A chart showing year to date filing fee income compared to last year’s filing fee income

In a sense, this is a completely understandable comparative table. You can see year-to-date filing fee income and contrast it to last year. It’s great for knowing where we are today. But I wasn’t able to use it to understand where we’d be in 4 months.

A current vs. past year perspective is better than looking at just this year. If you can step even further back, I think you can see even better. This is particularly true if you’ve just been through a pandemic and you may have a year or two of data that may not reflect your current pattern.

You can use visualizations to help yourself understand your own data. If you find it useful, you can then share it with your governance board to help them visualize it too. I wouldn’t recommend using the same visualizations every meeting. The data will change, the questions will change, and you will want to find the right way to understand.

One specific time I will always look for a visualization is the first time I’m dealing with data. Once I’ve seen a chart or data set repeatedly, I can see it through a more educated lens. Governance boards may or may not ever get to that level of comfort, though, so it’s useful to listen if they are having questions that suggest they aren’t visualizing the data clearly.

In this case, I put the last 10 years of our filing fee data into Excel and played with some charts. I ended up on the scatter point plot to show that there are, in fact, trends in our filing fee data, year over year. In particular, we know that November and February are often lower than other months.

Scatter plot chart showing variations, by month, of filing fees in San Diego County received by the law library, excluding the 2019-2020 pandemic year

This immediately made more sense to me than the chart and, with the historic data, gave me a better sense of how good or bad our filing fee numbers are. They are definitely toward the lower end. But while the February numbers were the lowest, it was actually the January and December ones that were both higher and lower than expected.

Note, if you do a scatter chart like this, you won’t get text labels on the bottom axis. It’s a numbers chart. So I had to add labels for the months at the bottom. I also made the present year a connected line for ease of reading, and supersized the dots (with a slight transparency) to make them more readable too.

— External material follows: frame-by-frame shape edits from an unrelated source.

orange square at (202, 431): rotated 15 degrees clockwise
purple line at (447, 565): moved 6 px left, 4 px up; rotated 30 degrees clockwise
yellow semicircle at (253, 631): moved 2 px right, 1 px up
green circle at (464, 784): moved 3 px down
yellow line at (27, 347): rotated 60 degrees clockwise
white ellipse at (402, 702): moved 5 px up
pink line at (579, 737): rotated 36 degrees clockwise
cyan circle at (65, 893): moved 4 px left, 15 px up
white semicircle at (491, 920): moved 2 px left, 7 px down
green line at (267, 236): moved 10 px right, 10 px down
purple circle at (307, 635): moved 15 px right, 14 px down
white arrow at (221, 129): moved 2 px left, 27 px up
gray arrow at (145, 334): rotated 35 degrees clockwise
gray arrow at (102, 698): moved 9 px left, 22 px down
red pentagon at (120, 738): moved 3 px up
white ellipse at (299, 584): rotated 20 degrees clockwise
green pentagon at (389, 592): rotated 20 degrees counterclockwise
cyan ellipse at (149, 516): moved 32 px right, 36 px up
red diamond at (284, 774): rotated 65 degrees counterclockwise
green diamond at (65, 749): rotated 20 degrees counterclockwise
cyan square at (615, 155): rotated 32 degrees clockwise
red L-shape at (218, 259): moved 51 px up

This chart helped me with my own perceptions of our income. If you focus on the numbers, you would naturally focus on the decline from month to month. This can create a perception of loss, of decline generally. So a visualization can help you to get greater perspective, so that you can see the forest for the trees.

I also shared this one, which frankly is a greater concern and is even harder to perceive by merely looking at year-to-year data. You can see there was a slight upward drift in filing fees prior to the pandemic. It’s too early to know if that upward trend will restart. But our staff costs, in one of the cities in the U.S. with the highest cost of living, are going to create substantial upward pressure.

Comparison of salaries and filing fee income year over year at the San Diego Law Library

As I say, the numbers are the numbers. My visualizations aren’t saying anything different from our financials. Anyone with time could understand the numbers the same way. But how people understand information can change how they perceive the reality they describe. Numbers by themselves may not be the best way to express the story that those numbers tell. That’s my job, as the law library director, to make sure those stories are told.

It means we can attempt a couple of things that are not necessarily easy. One is to use income variances to try to better guess income. This would mean that we’d estimate an annual income but the monthly estimates would vary as well to reflect historical patterns. Another is to continue to run visualizations to see what other patterns we see: in income, in expenses generally, in subdivisions of expenses (personnel, collection, etc.) to help create certainty around the budget numbers.

We’re not out of the woods for this fiscal year by any means, but I have a much higher degree of comfort – reinforced by talking through these slides – about where we are.